Task material below:

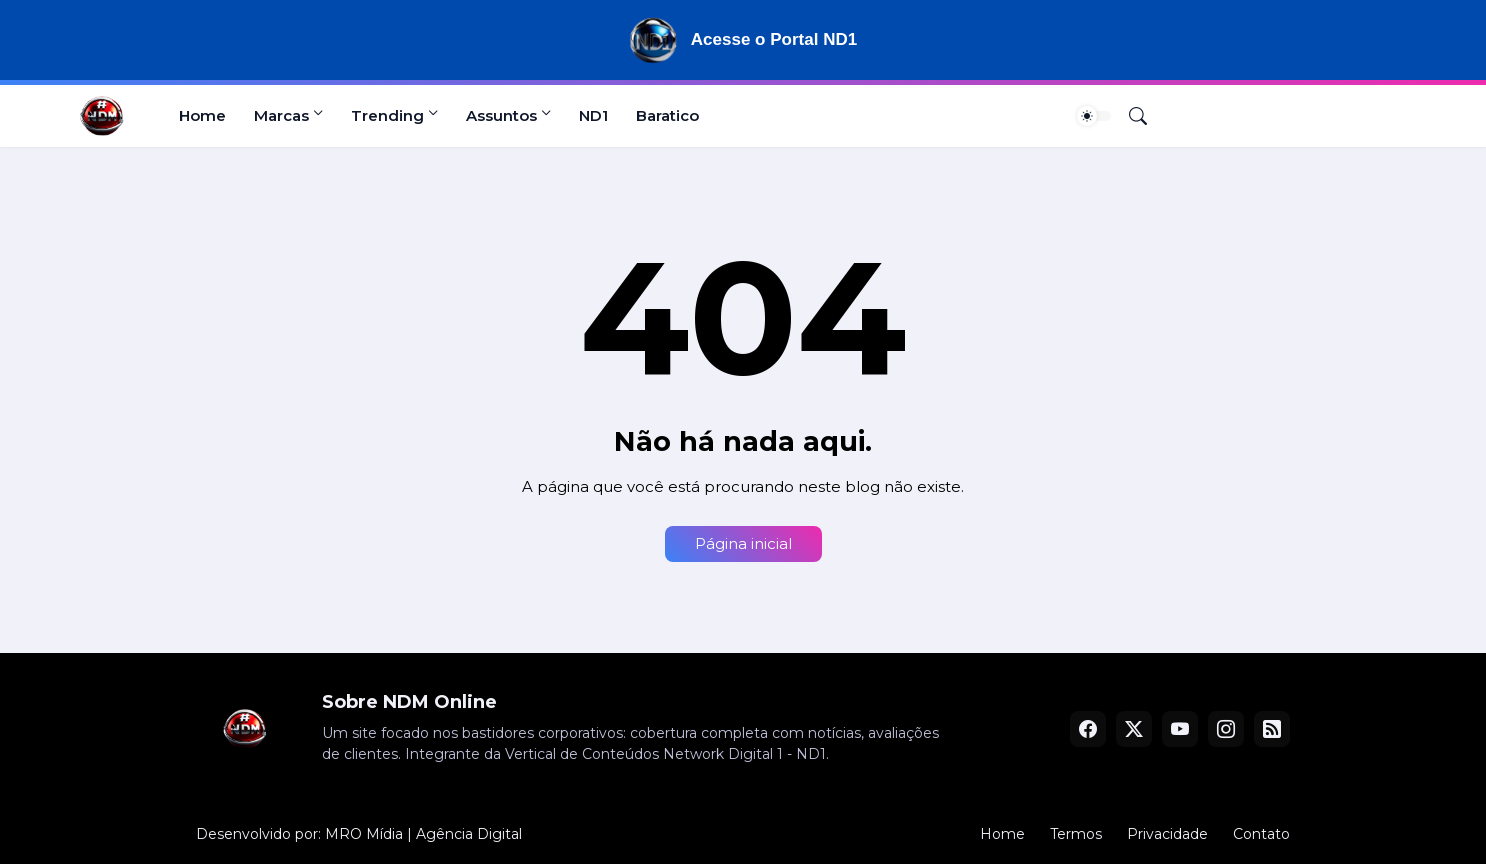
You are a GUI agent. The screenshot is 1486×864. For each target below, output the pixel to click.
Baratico (667, 115)
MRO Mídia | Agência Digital (423, 834)
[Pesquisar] (1130, 116)
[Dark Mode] (1094, 116)
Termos (1076, 834)
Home (202, 115)
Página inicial (743, 543)
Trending (387, 115)
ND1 (593, 115)
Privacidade (1167, 834)
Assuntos (501, 115)
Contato (1261, 834)
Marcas (281, 115)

End of Task material.

The answer should be exactly the lines from the one that contains "Página inicial (743, 543)" through the end of the entries, both ends included, and nothing besides.

Written reply —
Página inicial (743, 543)
Trending (387, 115)
ND1 (593, 115)
Privacidade (1167, 834)
Assuntos (501, 115)
Contato (1261, 834)
Marcas (281, 115)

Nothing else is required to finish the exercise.